Two G protein-coupled receptors activate Na+/H+ exchanger isoform 1 in Chinese hamster lung fibroblasts through an ERK-dependent pathway

The sodium hydrogen exchanger isoform 1 (NHE1) is present in nearly all cells. Regulation of proton flux via the exchanger is a permissive step in cell growth and tumorgenesis and is vital in control of cell volume. The regulation of NHE1 by growth factors involves the Ras-extracellular signal regulated kinase (ERK) pathway, however, the mechanism for G protein-coupled receptor (GPCR) activation of NHE1 is not well established. In this report, the relationship between GPCRs, ERK, and NHE1 in CCL39 cells is investigated. We give evidence that two agonists, the specific α1-adrenergic agonist, phenylephrine and the water-soluble lipid mitogen, lysophosphatidic acid (LPA) activate NHE1 in CCL39 cells.

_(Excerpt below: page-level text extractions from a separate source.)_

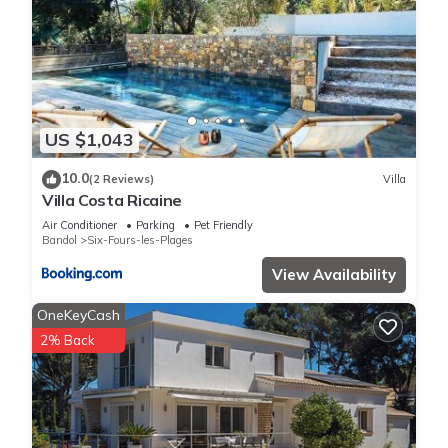
US $1,043
10.0
(2 Reviews)
Villa
Villa Costa Ricaine
Air Conditioner
Parking
Pet Friendly
Bandol
Six-Fours-les-Plages
View Availability
OneKeyCash
2% Back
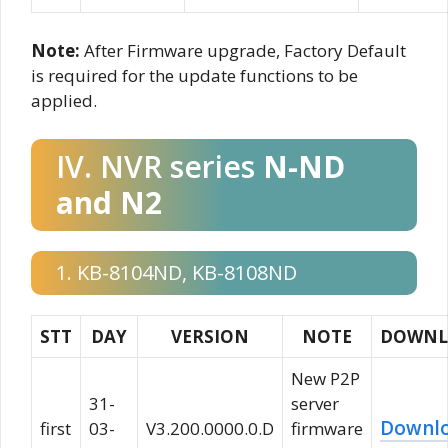
Note:
After Firmware upgrade, Factory Default
is required for the update functions to be
applied.
IV. NVR series
N-ND
and N2
1. KB-8104ND, KB-8108ND
STT
DAY
VERSION
NOTE
DOWNL
New P2P
31-
server
Downl
first
03-
V3.200.0000.0.D
firmware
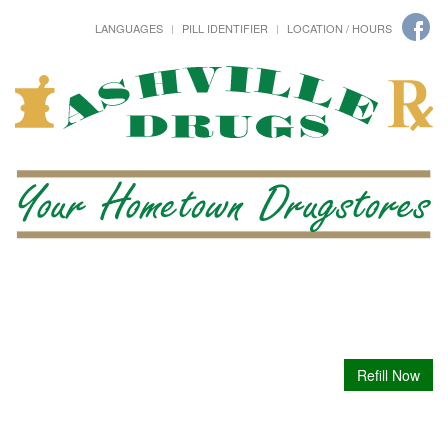
LANGUAGES
PILL IDENTIFIER
LOCATION / HOURS
Refill Now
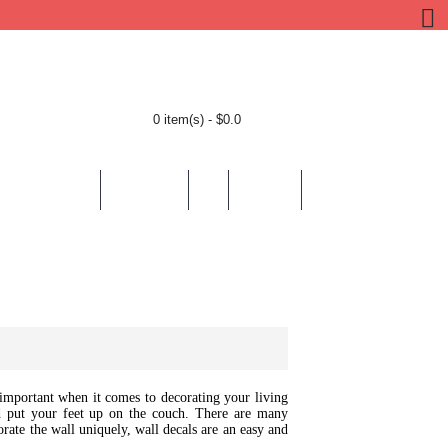
0 item(s) - $0.0
BY LOCATION
BY THEMES
HELP
CONTACT
y important when it comes to decorating your living
 put your feet up on the couch. There are many
orate the wall uniquely, wall decals are an easy and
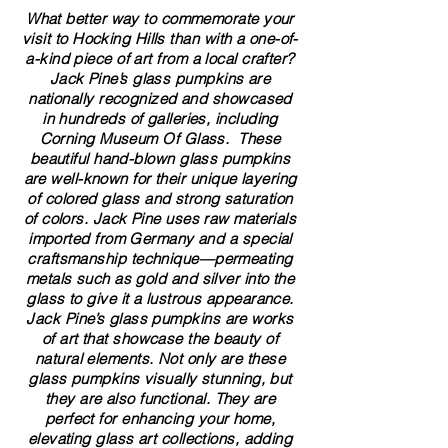
What better way to commemorate your
visit to Hocking Hills than with a one-of-
a-kind piece of art from a local crafter?
Jack Pine’s glass pumpkins are
nationally recognized and showcased
in hundreds of galleries, including
Corning Museum Of Glass. These
beautiful​ ​​hand-blown​ glass pumpkins
are well-known for their unique layering
of colored glass and strong saturation
of colors. ​​Jack Pine uses raw materials
imported from Germany and a special
craftsmanship technique—permeating
metals such as gold and silver into the
glass to give it a lustrous appearance.
Jack Pine’s glass pumpkins are works
of art that showcase the beauty of
natural elements. Not only are these
glass pumpkins visually stunning, but
they are also functional. They are
perfect for enhancing your home,
elevating glass art collections, adding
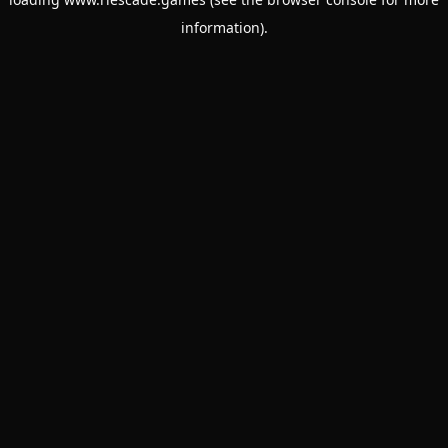
information).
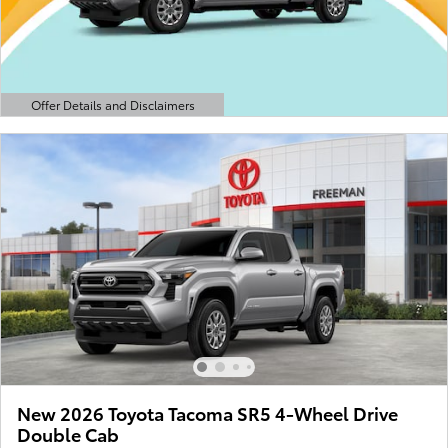
Offer Details and Disclaimers
Open Details Modal
New 2026 Toyota Tacoma SR5 4-Wheel Drive
Double Cab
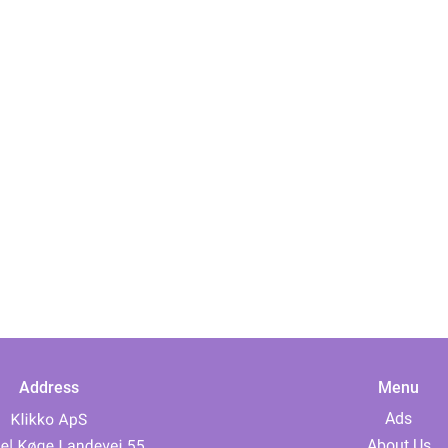
Address
Menu
Ads
About Us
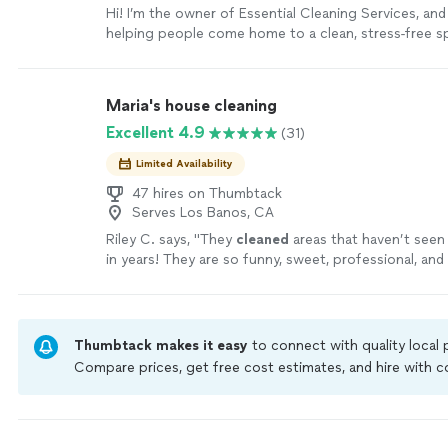
Hi! I’m the owner of Essential Cleaning Services, and 
helping people come home to a clean, stress-free spa
doing the job right the first time, paying attention to
details that often get overlooked. I bring all of my 
equipment and supplies, so you don’t have to worry 
Maria's house cleaning
Whether it’s a one-time deep clean, move-in/move-o
Excellent 4.9
(31)
recurring service, or a short-term rental turnover, I 
with the same care and respect as if it were my own
Limited Availability
simple to provide high-quality cleaning and leave ev
enough to call us again. Thank you for considering E
47 hires on Thumbtack
Serves Los Banos, CA
Cleaning Services!
See more
Riley C. says, "
They
cleaned
areas that haven’t seen 
in years! They are so funny, sweet, professional, and
is shining!
"
See more
Thumbtack makes it easy
to connect with quality local
Compare prices, get free cost estimates, and hire with
Thumbtack are required to take and pass a criminal back
by our
Thumbtack Guarantee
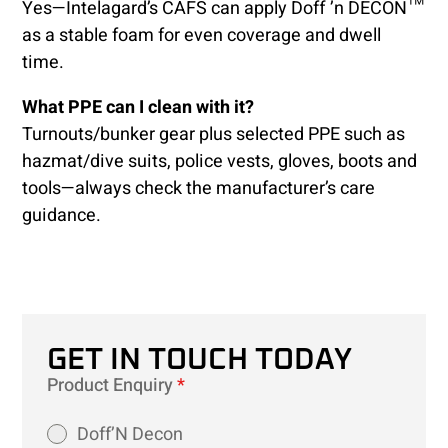
Yes—Intelagard’s CAFS can apply Doff ’n DECON™
as a stable foam for even coverage and dwell
time.
What PPE can I clean with it?
Turnouts/bunker gear plus selected PPE such as
hazmat/dive suits, police vests, gloves, boots and
tools—always check the manufacturer’s care
guidance.
GET IN TOUCH TODAY
Product Enquiry
*
Doff’N Decon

Activation of ERK by phenylephrine and LPA occurs in a dose- and time-dependent manner. Optimal ERK activation was observed at 10 min and displayed a maximum stimulation at 100 μM phenylephrine and 10 μM LPA. α1-Adrenergic stimulation also led to a rise in steady-state pHi of 0.16±0.02 pH units, and incubation with LPA induced a 0.43±0.06 pH unit increase in pHi. Phenylephrine-induced activation of NHE1 transport and ERK activity was inhibited by pretreating the cells with the MEK inhibitor PD98059. While only half of the LPA activatable exchange activity was abolished by PD98059 and U0126. To further demonstrate the specificity of the phenylephrine and LPA regulation of NHE1 and ERK, CCL39 cells were transfected with a kinase inactive MEK. The data indicate that ERK activation is essential for phenylephrine stimulation of NHE1, and that ERK and RhoA are involved in LPA stimulation of NHE1 by more than one mechanism. In addition, evidence of the convergence of these two pathways is shown by the loss of NHE1 activity when both pathways are inhibited and by the partial additivity of the two agonists on ERK and NHE1 activity. These studies indicate a direct involvement of ERK in the α1-adrenergic activation of NHE1 and a significant role for both ERK and RhoA in LPA stimulation of NHE1 in CCL39 fibroblasts.